Smith, Tara Bray 1970–
Smith, Tara Bray 1970–
PERSONAL: Born 1970, in HI; daughter of Karen Morgan. Education: Dartmouth College, received degree; Columbia University, M.F.A., 2003.
ADDRESSES: Home—Brooklyn, NY. Agent—Alexis Welby, Senior Publicist, Simon & Schuster, 1230 6th Ave., 12th Fl., New York, NY 10020. E-mail—[email protected].
CAREER: Writer.
WRITINGS:
West of Then: A Mother, a Daughter, and a Journey Past Paradise (memoir), Simon & Schuster (New York, NY), 2004.
Also author of Why Won't the Landlord Take Visa?: The Princeton Review's Crash Course to Life after Graduation. Contributor to periodicals, including Granta.
SIDELIGHTS: Tara Bray Smith was born and raised in Hawaii, and in her memoir, West of Then: A Mother, a Daughter, and a Journey Past Paradise she returns to the islands as a lush but ironic backdrop to the story of her difficult relationship with her mother, Karen Morgan. Bray intertwines a detailed history of Hawaii with the story of her early years and return, as an adult, to Honolulu to find her mother, who disappeared long ago and is feared dead.
West of Then is "a daughter's memoir both appalling and inspiring, in which Tara Bray Smith tells the story of her mother's addiction to drugs," noted reviewer Susanna Moore in Vogue. Bray was born in 1970 into a family with deep local connections. They had long been plantation owners who had once been wealthy business owners with interests in sugar and real estate. Changing economic times and diverse interests of new generations had shuttered the lucrative farms before Smith was born, but the family still retained a sense of being "local nobility," Moore observed. Perhaps worse than the family's reduced fortunes was the drug-fueled atmosphere of the 1960s and 1970s that forged Bray's mother's personality. Karen Brewster Morgan was a fifth-generation white Hawaiian, a genuine descendent of the Mayflower, and a physically beautiful women. She was also a heroin addict who was prone to debilitating drug binges and to simply forgetting about her children. Smith was abandoned by Morgan at age seven and was raised by her father and stepmother. Long after reaching adulthood, Smith received a frantic call from a sister who said that their mother had been missing for weeks. With no hesitation, Smith left her life in New York City to search for the homeless, hopeless Morgan.

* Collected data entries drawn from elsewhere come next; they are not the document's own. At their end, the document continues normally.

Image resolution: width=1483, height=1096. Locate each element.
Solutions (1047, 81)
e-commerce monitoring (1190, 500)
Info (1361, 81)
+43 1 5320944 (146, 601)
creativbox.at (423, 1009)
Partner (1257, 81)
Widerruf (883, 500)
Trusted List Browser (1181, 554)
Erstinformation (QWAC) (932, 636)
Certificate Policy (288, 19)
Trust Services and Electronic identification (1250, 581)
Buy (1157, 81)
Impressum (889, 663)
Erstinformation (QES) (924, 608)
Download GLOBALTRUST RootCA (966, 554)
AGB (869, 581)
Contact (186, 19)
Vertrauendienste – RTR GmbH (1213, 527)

"The search for her mother is, in truth, a search for herself, and she rebuilds her past by mining her memories" of a contradictory childhood long gone, and a mother's love she still longs for, commented a Kirkus Reviews contributor. "Smith writes with grace of the contradictions of childhood; the confusing rages and humiliations; the longing for order; the delicate pleasures; the misunderstandings occasioned by innocence," Moore observed. She "blends reportorial objectivity with the baring of her soul to sublime effect," concluded Booklist reviewer Carol Haggas.

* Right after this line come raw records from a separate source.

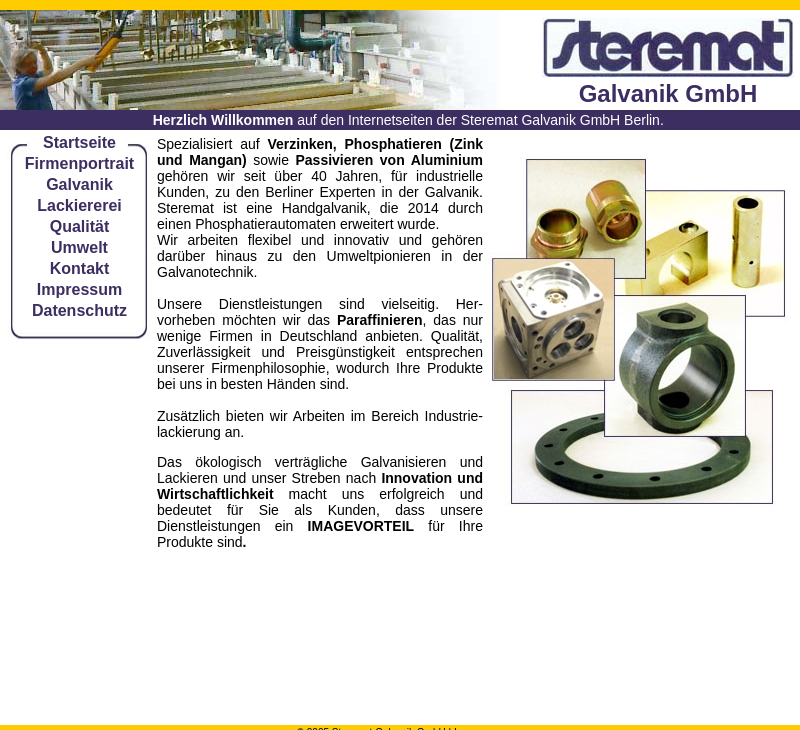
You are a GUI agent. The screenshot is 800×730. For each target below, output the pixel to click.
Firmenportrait (79, 163)
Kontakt (80, 268)
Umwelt (79, 247)
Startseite (79, 142)
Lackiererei (79, 205)
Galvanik (79, 184)
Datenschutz (79, 310)
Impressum (79, 289)
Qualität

Smith is also the author of a practical guidebook for new college graduates, Why Won't the Landlord Take Visa?: The Princeton Review's Crash Course to Life after Graduation. The book offers advice for newly minted graduates' thoughts on finding a job, creating a satisfying social life with little money, and adjusting to the demands of life after college.

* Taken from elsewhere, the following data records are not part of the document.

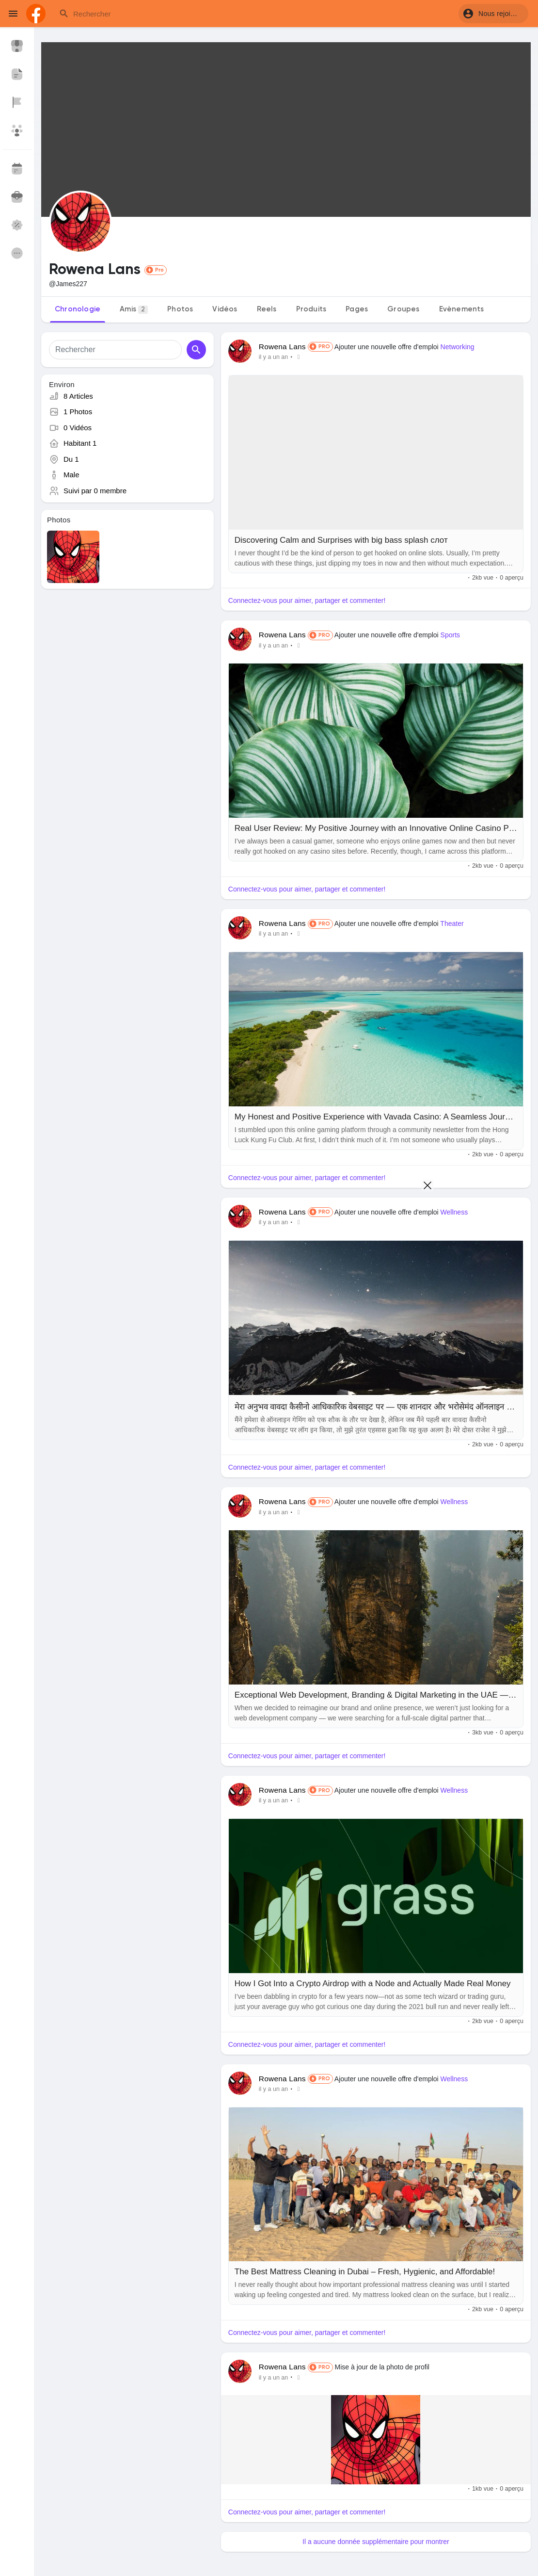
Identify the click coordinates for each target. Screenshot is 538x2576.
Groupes (403, 309)
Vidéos (224, 309)
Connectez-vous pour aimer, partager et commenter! (307, 600)
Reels (267, 309)
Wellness (454, 1502)
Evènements (461, 309)
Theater (451, 923)
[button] (493, 13)
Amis (134, 310)
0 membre (110, 490)
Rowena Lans (282, 346)
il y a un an (273, 357)
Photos (180, 309)
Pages (357, 309)
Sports (450, 635)
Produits (311, 309)
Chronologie (77, 309)
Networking (458, 347)
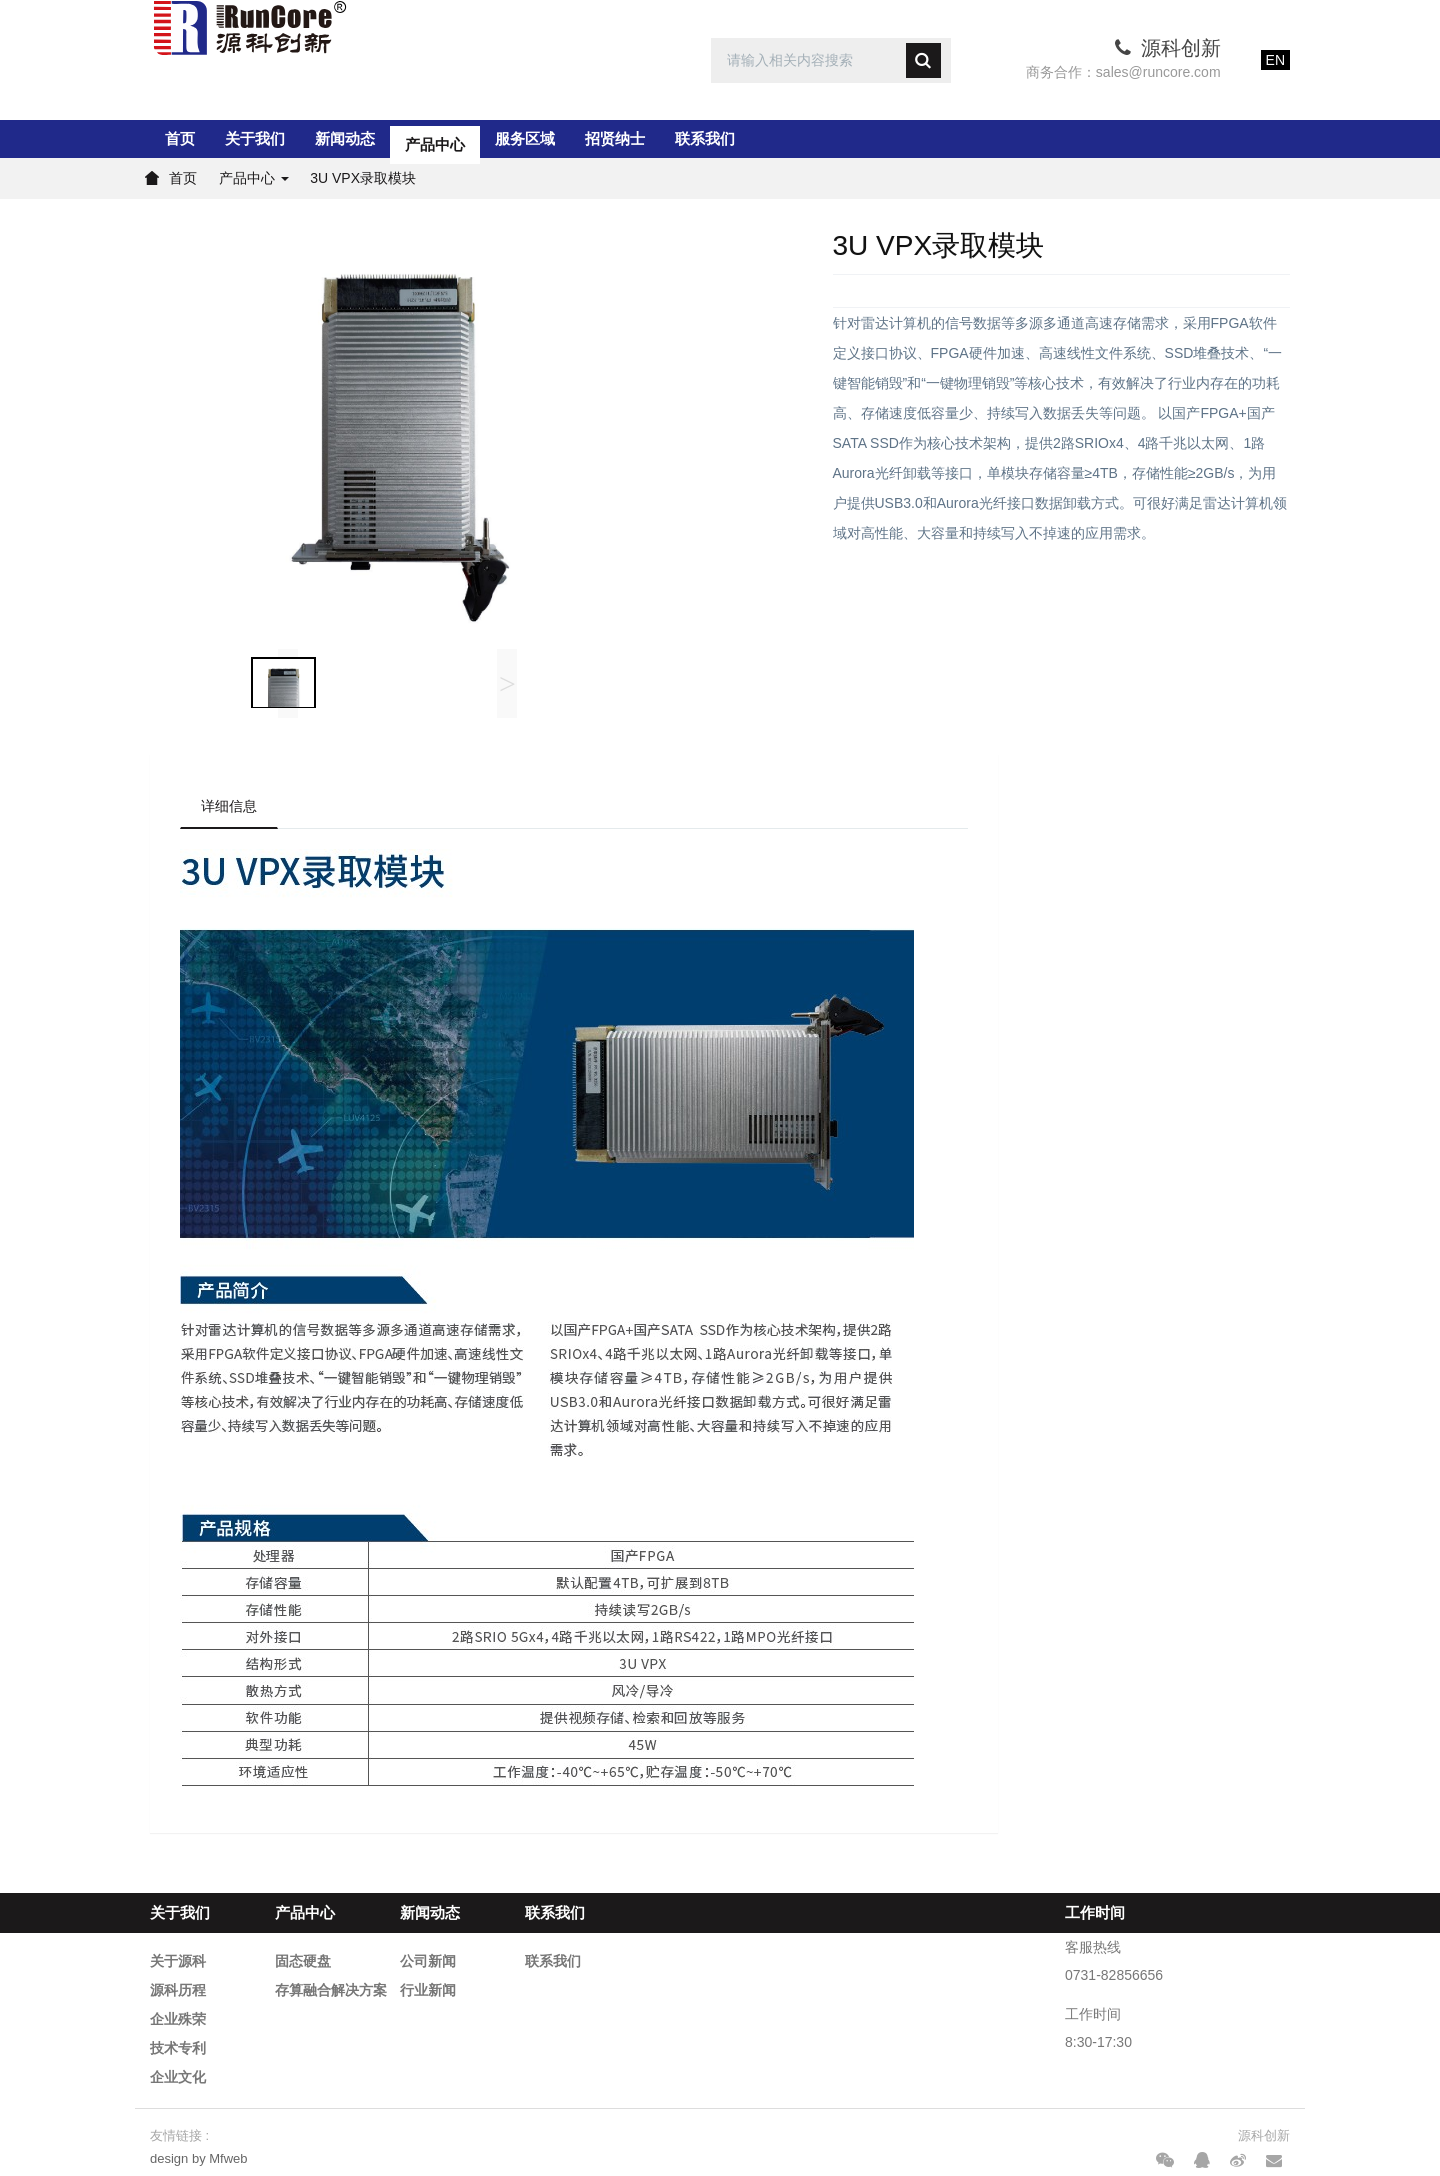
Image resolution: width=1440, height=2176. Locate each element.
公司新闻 (428, 1961)
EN (1275, 60)
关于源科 (178, 1961)
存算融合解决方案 (331, 1990)
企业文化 (178, 2077)
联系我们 (705, 138)
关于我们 (255, 138)
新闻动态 (345, 138)
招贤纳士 (615, 138)
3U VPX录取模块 (363, 178)
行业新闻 (428, 1990)
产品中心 (435, 138)
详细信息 (229, 806)
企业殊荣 (178, 2019)
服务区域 (525, 138)
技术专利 (178, 2048)
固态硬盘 (303, 1961)
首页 (180, 138)
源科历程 (178, 1990)
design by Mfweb (199, 2158)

BIOGRAPHICAL AND CRITICAL SOURCES:
PERIODICALS
Booklist, September 1, 2004, Carol Haggas, review of West of Then: A Mother a Daughter, and a Journey Past Paradise, p. 27.
Chicago Tribune, May 1, 2005, Kera Bolonik, "An Elusive Memoirist in Search of a Mother-Daughter Bond," review of West of Then.
Kirkus Reviews, August 1, 2004, review of West of Then, p. 733.
Library Journal, September 15, 2004, Pam Kingsbury, review of West of Then, p. 65.
People, October 18, 2004, Lynne Andriani, review of West of Then, p. 50.
Vogue, October, 2004, Susanna Moore, "A Love Adrift: In a Lyrical Memoir of Her Hawaiian Childhood, Tara Bray Smith Searches for a Mother Who Is All but Lost to Her," review of West of Then, p. 264.